Researchers say they have developed a low-cost, reliable, chip-based blood test to detect multiple myeloma, which could replace the painful bone marrow biopsy.
Their study, “Isolation of Circulating Plasma Cells from Blood of Patients Diagnosed with Clonal Plasma Cell Disorders using Cell Selection Microfluidics,” was published in the journal Integrative Biology.
Multiple myeloma belongs to a group of conditions called plasma cell disorders (PCDs), which also includes monoclonal gammopathy of undetermined significance (MGUS) and smoldering multiple myeloma (SMM), which are considered precursor stages of multiple myeloma.
Smoldering multiple myeloma has a higher risk of progression to malignancy (myeloma) than MGUS.
Plasma cell disorders are characterized by an abnormal proliferation of plasma cells — a type of white blood cell that produces antibodies. As the malignant cells multiply uncontrollably, they produce large amounts of a specific antibody called the myeloma protein, or M-protein.
Circulating plasma cells (CPCs) in peripheral blood are considered an important prognostic marker in patients with plasma cell disorders. Their presence is a risk factor of progression to active disease in patients with MGUS and SMM, and increased levels of circulating plasma cells are associated with active disease and worse survival outcomes.
The diagnosis and treatment of multiple myeloma includes the testing of blood, urine, and bone marrow. The painful process of collecting a bone marrow biopsy is usually needed to confirm a myeloma diagnosis.

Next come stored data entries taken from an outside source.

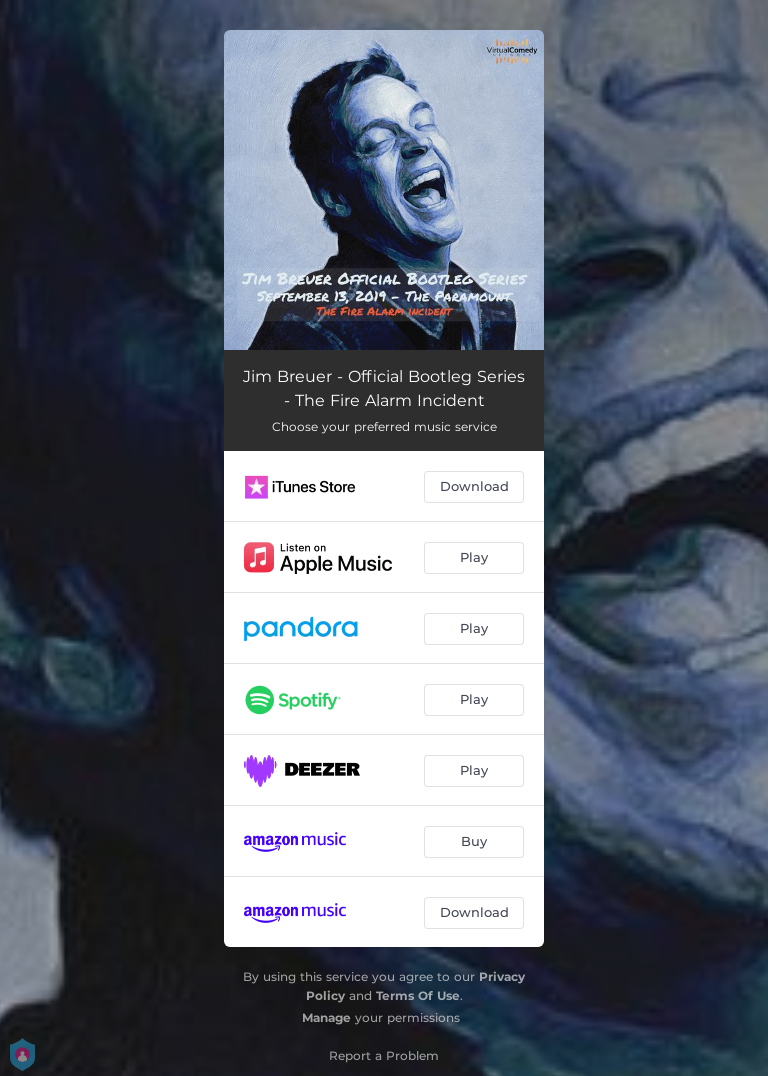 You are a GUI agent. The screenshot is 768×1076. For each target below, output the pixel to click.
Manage (326, 1017)
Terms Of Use (418, 995) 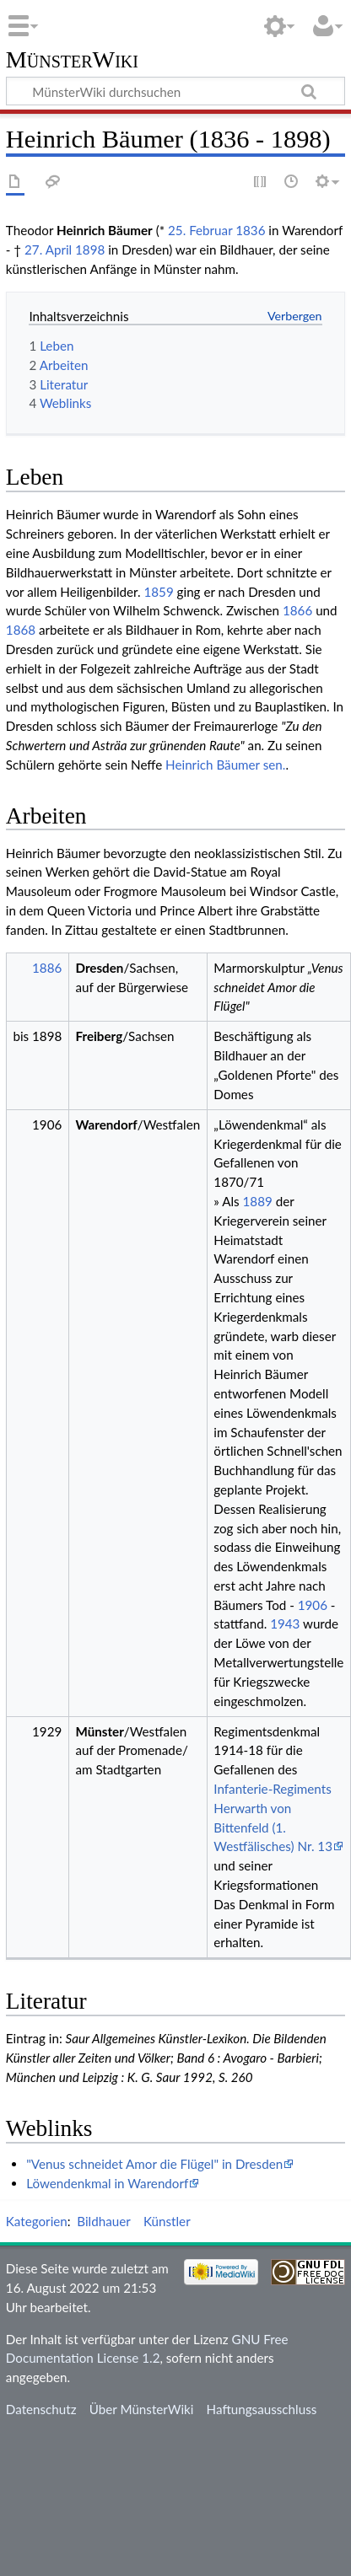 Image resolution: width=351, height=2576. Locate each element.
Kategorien (37, 2221)
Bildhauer (103, 2221)
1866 (297, 610)
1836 (250, 230)
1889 (258, 1201)
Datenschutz (41, 2409)
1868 (20, 629)
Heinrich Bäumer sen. (225, 764)
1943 (285, 1623)
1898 (90, 249)
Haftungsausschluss (262, 2409)
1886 (47, 967)
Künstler (167, 2221)
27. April (48, 249)
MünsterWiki (72, 60)
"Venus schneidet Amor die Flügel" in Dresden (154, 2163)
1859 (158, 591)
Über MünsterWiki (141, 2409)
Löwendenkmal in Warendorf (107, 2183)
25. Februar (200, 230)
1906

Now, a team of researchers at the University of Kansas developed an experimental, low-cost, reliable blood test that can deliver the same diagnostic information as a bone marrow biopsy. The device is currently being tested in clinical studies.
The test uses a device that exists on a plastic chip — about the size of a credit card — with specific antibodies attached to the surface of sinusoidal-shaped (curved like a sine wave) microchannels, which allows for the efficient capture of rare and specific cells.

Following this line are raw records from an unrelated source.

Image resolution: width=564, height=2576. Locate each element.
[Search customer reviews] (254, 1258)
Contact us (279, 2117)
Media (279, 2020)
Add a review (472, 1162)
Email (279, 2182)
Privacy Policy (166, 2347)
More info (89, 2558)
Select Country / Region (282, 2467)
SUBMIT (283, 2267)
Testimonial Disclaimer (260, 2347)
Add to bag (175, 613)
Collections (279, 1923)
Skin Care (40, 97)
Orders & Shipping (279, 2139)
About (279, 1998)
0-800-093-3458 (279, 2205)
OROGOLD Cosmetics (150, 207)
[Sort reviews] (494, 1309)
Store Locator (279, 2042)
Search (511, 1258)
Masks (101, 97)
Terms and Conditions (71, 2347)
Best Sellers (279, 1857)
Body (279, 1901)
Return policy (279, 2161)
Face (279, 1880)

To capture circulating plasma cells, researchers used antibodies against CD138, a protein known to be produced in both normal and malignant plasma cells, but at higher levels in malignant cells.
Blood samples from patients diagnosed with different plasma cell disorders and healthy people were analyzed for the presence of CPCs.
The device detected CPCs in 78% of patients with MGUS, in all patients with SMM and multiple myeloma, and none in healthy individuals. Also, patients with myeloma had significantly more CPCs than those diagnosed with MGUS and SMM.
The results suggest the new chip can improve diagnostic testing performance and accuracy compared to previous chips for multiple myeloma.
This new technology also comes with other advantages. It can process a blood sample directly without pre-processing, which minimizes sample loss and contamination, and it costs relatively little to produce because it’s made of plastic, “which makes it really appropriate for testing in a clinical setting,” Steven Soper, the study’s senior researcher, said in a press release.
The diagnostic chip for myeloma will undergo more testing and be brought to market by BioFluidica, which is planning a clinical testing lab at the KU Medical Center.
“Patients will soon be benefiting from this technology,” Soper said.
The team said additional studies are needed to examine the prognostic value of CPC detection in plasma cell disorders using the new device.
The technology has also been tested in other cancers, and some clinical tests are already underway.
“We’ll be able to see if patients are developing cancers before they have overt symptoms and help improve survival,” Soper added.
Soper hopes the day will come when this type of technology will be used as a routine and widespread blood test to screen for several types of cancer, long before the onset of symptoms.